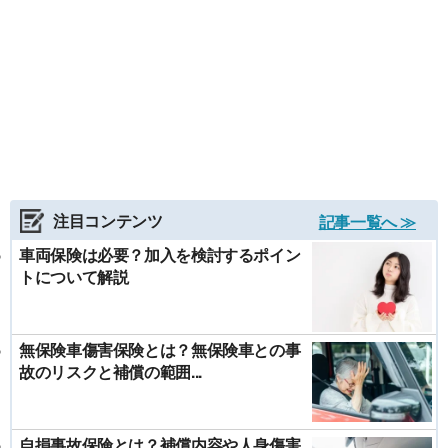
注目コンテンツ
記事一覧へ ≫
車両保険は必要？加入を検討するポイン
トについて解説
無保険車傷害保険とは？無保険車との事
故のリスクと補償の範囲...
自損事故保険とは？補償内容や人身傷害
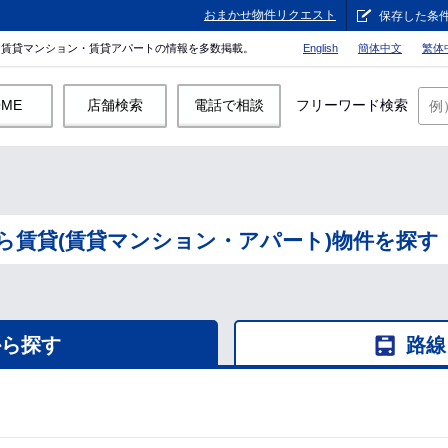
おまかせ物件リクエスト
保存した条
。賃貸マンション・賃貸アパートの情報を多数掲載。
English
簡体中文
繁体
OME
店舗検索
電話で相談
フリーワード検索
ら賃貸(賃貸マンション・アパート)物件を探す
から探す
路線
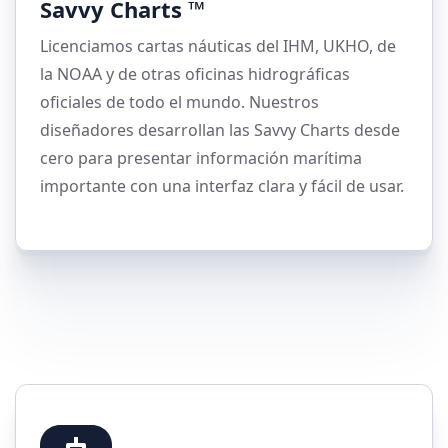
Savvy Charts ™
Licenciamos cartas náuticas del IHM, UKHO, de
la NOAA y de otras oficinas hidrográficas
oficiales de todo el mundo. Nuestros
diseñadores desarrollan las Savvy Charts desde
cero para presentar información marítima
importante con una interfaz clara y fácil de usar.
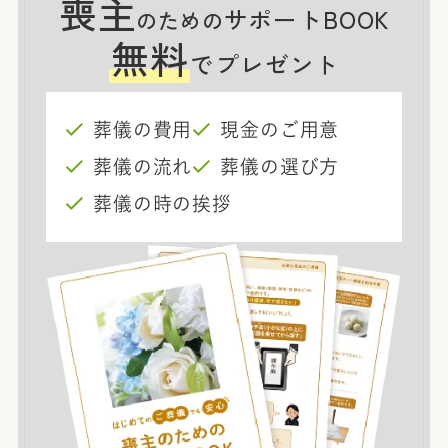
喪主
サポートBOOK
のための
無料
でプレゼント
葬儀の費用
現金のご用意
葬儀の流れ
葬儀の選び方
葬儀の時の挨拶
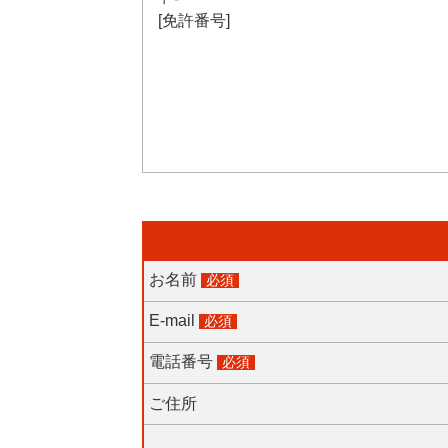
[免許番号]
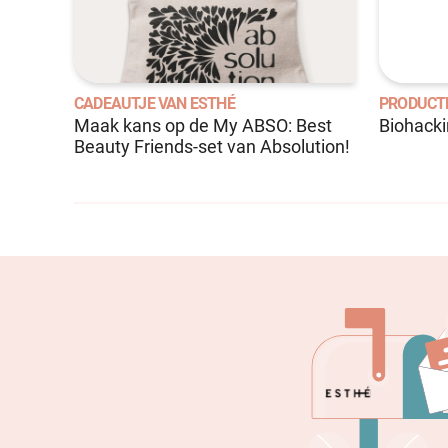
CADEAUTJE VAN ESTHÉ
PRODUCT
Maak kans op de My ABSO: Best
Biohack
Beauty Friends-set van Absolution!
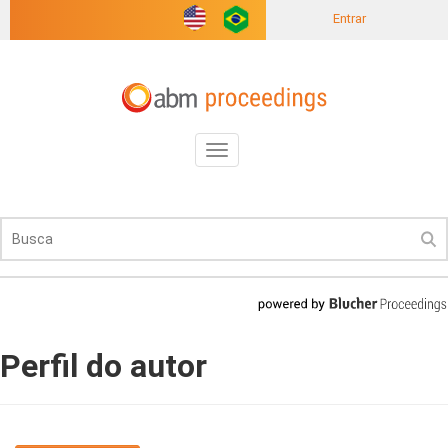
Entrar
Toggle
navigation
Perfil do autor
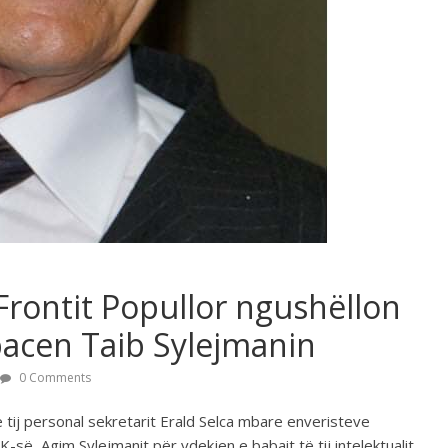
 Frontit Popullor ngushëllon
bacen Taib Sylejmanin
0 Comments
e tij personal sekretarit Erald Selca mbare enveristeve
K-së, Agim Sylejmanit për vdekjen e babait të tij intelektualit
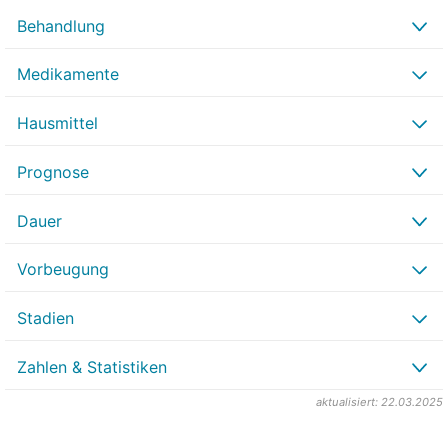
Behandlung
Medikamente
Hausmittel
Prognose
Dauer
Vorbeugung
Stadien
Zahlen & Statistiken
aktualisiert: 22.03.2025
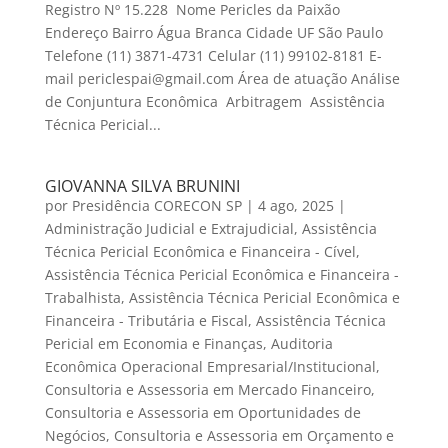
Registro Nº 15.228 Nome Pericles da Paixão
Endereço Bairro Água Branca Cidade UF São Paulo
Telefone (11) 3871-4731 Celular (11) 99102-8181 E-
mail periclespai@gmail.com Área de atuação Análise
de Conjuntura Econômica Arbitragem Assistência
Técnica Pericial...
GIOVANNA SILVA BRUNINI
por
Presidência CORECON SP
|
4 ago, 2025
|
Administração Judicial e Extrajudicial
,
Assistência
Técnica Pericial Econômica e Financeira - Cível
,
Assistência Técnica Pericial Econômica e Financeira -
Trabalhista
,
Assistência Técnica Pericial Econômica e
Financeira - Tributária e Fiscal
,
Assistência Técnica
Pericial em Economia e Finanças
,
Auditoria
Econômica Operacional Empresarial/Institucional
,
Consultoria e Assessoria em Mercado Financeiro
,
Consultoria e Assessoria em Oportunidades de
Negócios
,
Consultoria e Assessoria em Orçamento e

################

» Task goal
Pull out all lines from the listing that contain the string "Financeira".

» Task result
Técnica Pericial Econômica e Financeira - Cível
Assistência Técnica Pericial Econômica e Financeira -
Financeira - Tributária e Fiscal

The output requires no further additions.